Thousands Of Museum Specimens Are Mislabeled
Study suggests 50% of all natural history specimens held in the world's museums may have the wrong name
Roughly half of the natural history specimens in museums around the world are likely misidentified, according to a new study published in Current Biology.
Specifically, researchers analyzed African ginger specimens from museums in 21 countries and found that 58 percent were mislabeled. Prior studies have shown that a similar number of insects have been misidentified by harried taxonomists. “We think a conservative estimate is that up to half the world’s natural history specimens could be incorrectly named,” said Zoe Goodwin, a plant biologist at the University of Oxford and coauthor on the study, in a prepared statement.
Of the 1.8 million described species on Earth, 1.3 million of them are flowering plants and insects. So if we’re mislabeling flowering plant and insect species at such high rates, that’s a real problem. “The whole of biology, from evolution to conservation, is underpinned by accurate naming,” Robert Scotland, plant biologist and coauthor on the study, told Gizmodo.
Beyond museum-goers who believe everything they read in the display case, there are also scientists using museum collections for their research. If multiple species are mislabeled, those mistakes can make their way into scientific papers, where the errors are often doomed to be cited again and again.

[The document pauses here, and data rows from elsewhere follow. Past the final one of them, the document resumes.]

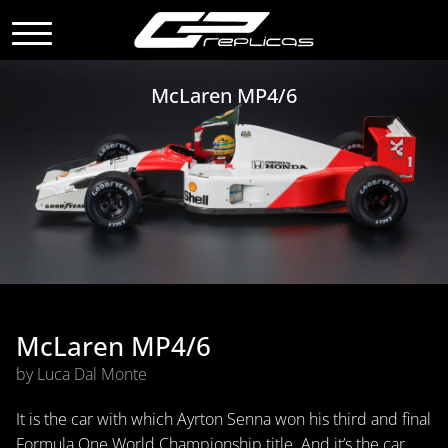
McLaren MP4/6
McLaren MP4/6
by Luca Dal Monte
It is the car with which Ayrton Senna won his third and final
Formula One World Championship title. And it’s the car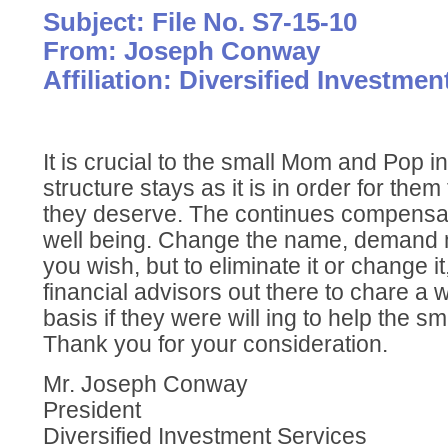
Subject: File No. S7-15-10
From: Joseph Conway
Affiliation: Diversified Investmen
It is crucial to the small Mom and Pop i
structure stays as it is in order for them 
they deserve. The continues compensatio
well being. Change the name, demand 
you wish, but to eliminate it or change i
financial advisors out there to chare a 
basis if they were will ing to help the smal
Thank you for your consideration.
Mr. Joseph Conway
President
Diversified Investment Services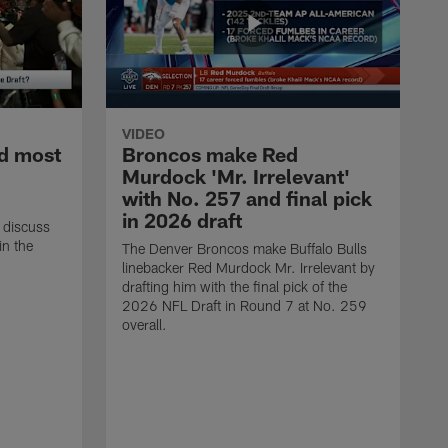
VIDEO
d most
Broncos make Red
Murdock 'Mr. Irrelevant'
with No. 257 and final pick
in 2026 draft
 discuss
in the
The Denver Broncos make Buffalo Bulls
linebacker Red Murdock Mr. Irrelevant by
drafting him with the final pick of the
2026 NFL Draft in Round 7 at No. 259
overall.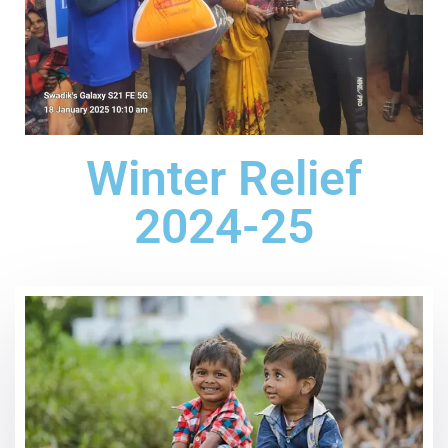
Winter Relief
2024-25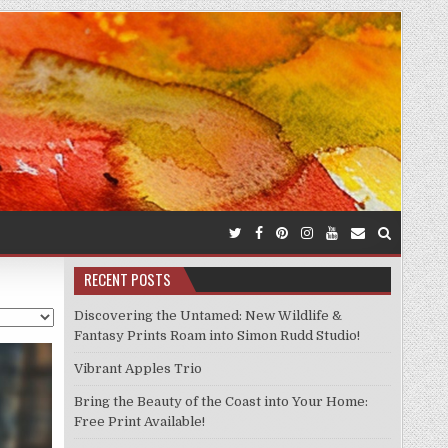
RECENT POSTS
Discovering the Untamed: New Wildlife &
Fantasy Prints Roam into Simon Rudd Studio!
Vibrant Apples Trio
Bring the Beauty of the Coast into Your Home:
Free Print Available!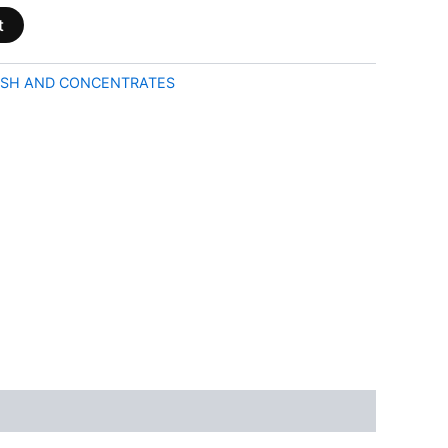
t
SH AND CONCENTRATES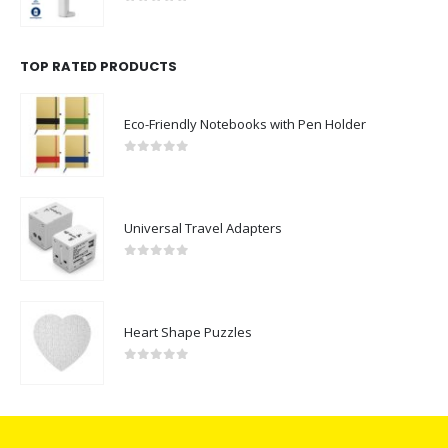
0
out of 5
TOP RATED PRODUCTS
Eco-Friendly Notebooks with Pen Holder
0
out of 5
Universal Travel Adapters
0
out of 5
Heart Shape Puzzles
0
out of 5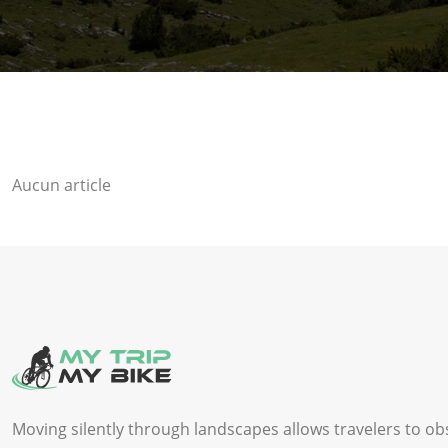
Aucun article
Moving silently through landscapes allows travelers to ob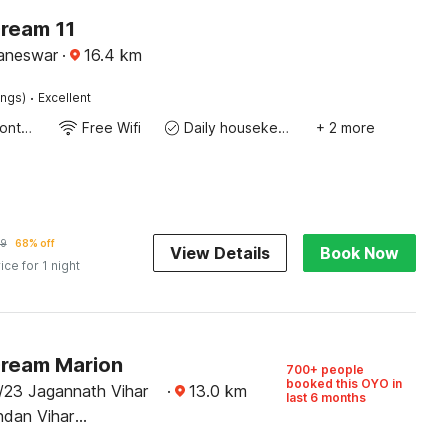
Dream 11
baneswar
·
16.4
km
·
ings)
Excellent
24-Hour Front Desk
Free Wifi
Daily housekeeping
+ 2 more
9
68% off
View Details
Book Now
ice for 1 night
Dream Marion
700+ people
booked this OYO in
/23 Jagannath Vihar
·
13.0
km
last 6 months
dan Vihar
, Bhubaneswar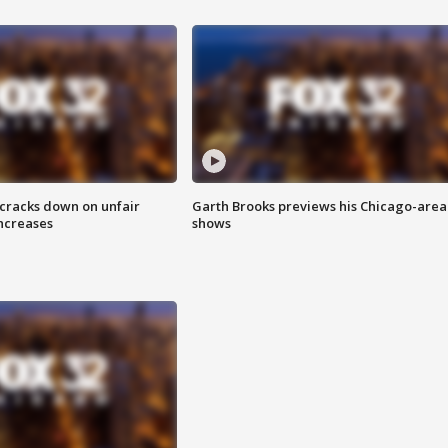
 cracks down on unfair
Garth Brooks previews his Chicago-area
increases
shows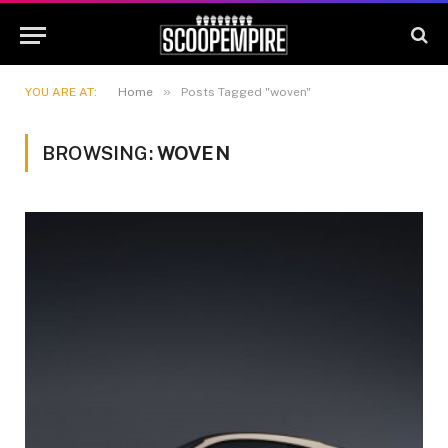
»
YOU ARE AT:
Home
Posts Tagged "woven"
BROWSING:
WOVEN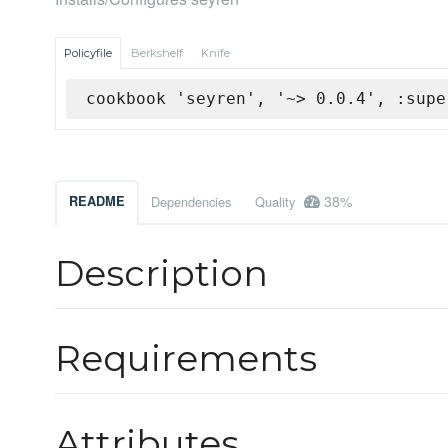
Policyfile
Berkshelf
Knife
cookbook 'seyren', '~> 0.0.4', :supe
38%
README
Dependencies
Quality
Description
Requirements
Attributes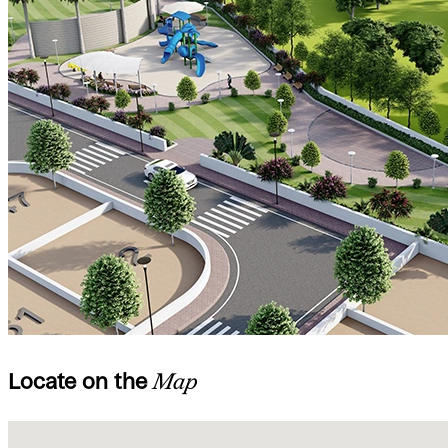
Locate on the
Map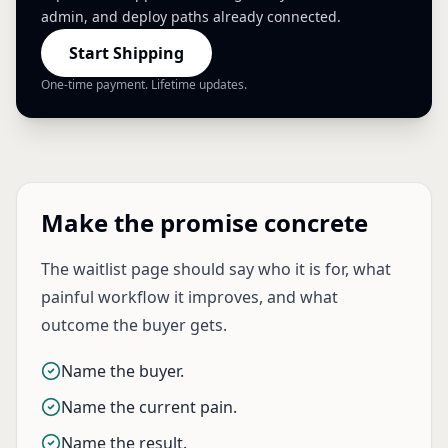
admin, and deploy paths already connected.
Start Shipping
One-time payment. Lifetime updates.
Make the promise concrete
The waitlist page should say who it is for, what
painful workflow it improves, and what
outcome the buyer gets.
Name the buyer.
Name the current pain.
Name the result.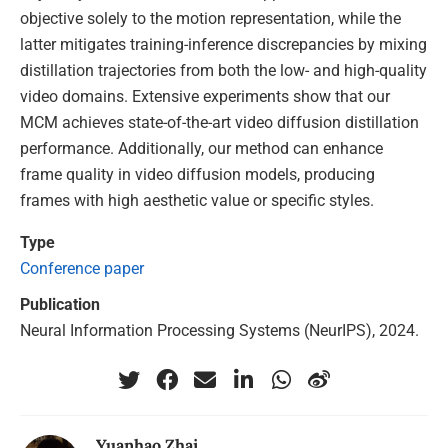
objective solely to the motion representation, while the
latter mitigates training-inference discrepancies by mixing
distillation trajectories from both the low- and high-quality
video domains. Extensive experiments show that our
MCM achieves state-of-the-art video diffusion distillation
performance. Additionally, our method can enhance
frame quality in video diffusion models, producing
frames with high aesthetic value or specific styles.
Type
Conference paper
Publication
Neural Information Processing Systems (NeurIPS), 2024.
Yuanhao Zhai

To identify just how many specimens are mislabeled, researchers conducted several case studies on specific plant species and used a sophisticated computer program to run samples in museums around the world against formal species names.
First, they examined 4,500 specimens of the African ginger genus Aframomum and found that 58 percent of museum samples had been mislabeled. As to why, they concluded that most museums had been thrown off by a recent monograph, a detailed scholarly work on a narrow topic, that updated the names of each specimen by species (some museums got the memo—42 percent clearly did not). When new monographs are released, the authors concluded, museums appear to be slow in updating their collections.
One of the best case studies involved a review of all online museum records of Ipomoea, a genus that includes sweet potatoes. The team found that 40 percent of specimens had been identified with outdated names. Worse, 16 percent of the names were entirely wrong and, in 11 percent of cases, the museum hadn’t even bothered trying to identify the species.
The entries for those specimens were blank.
Rampant misidentification may be due to, “the huge increase in the number of specimens which have been collected in the last 50 years,” Scotland said in a prepared statement. “The other reason is the lack of expertise in many tropical plant groups…huge numbers of incoming specimens can overwhelm any efforts to identify them by the few people with the necessary skill.”
Meanwhile, museum misidentification is an expensive problem. The authors estimate that it costs about $750 to revise a misidentified species. And when you’re talking about up to half of the world’s natural history specimens, the money adds up.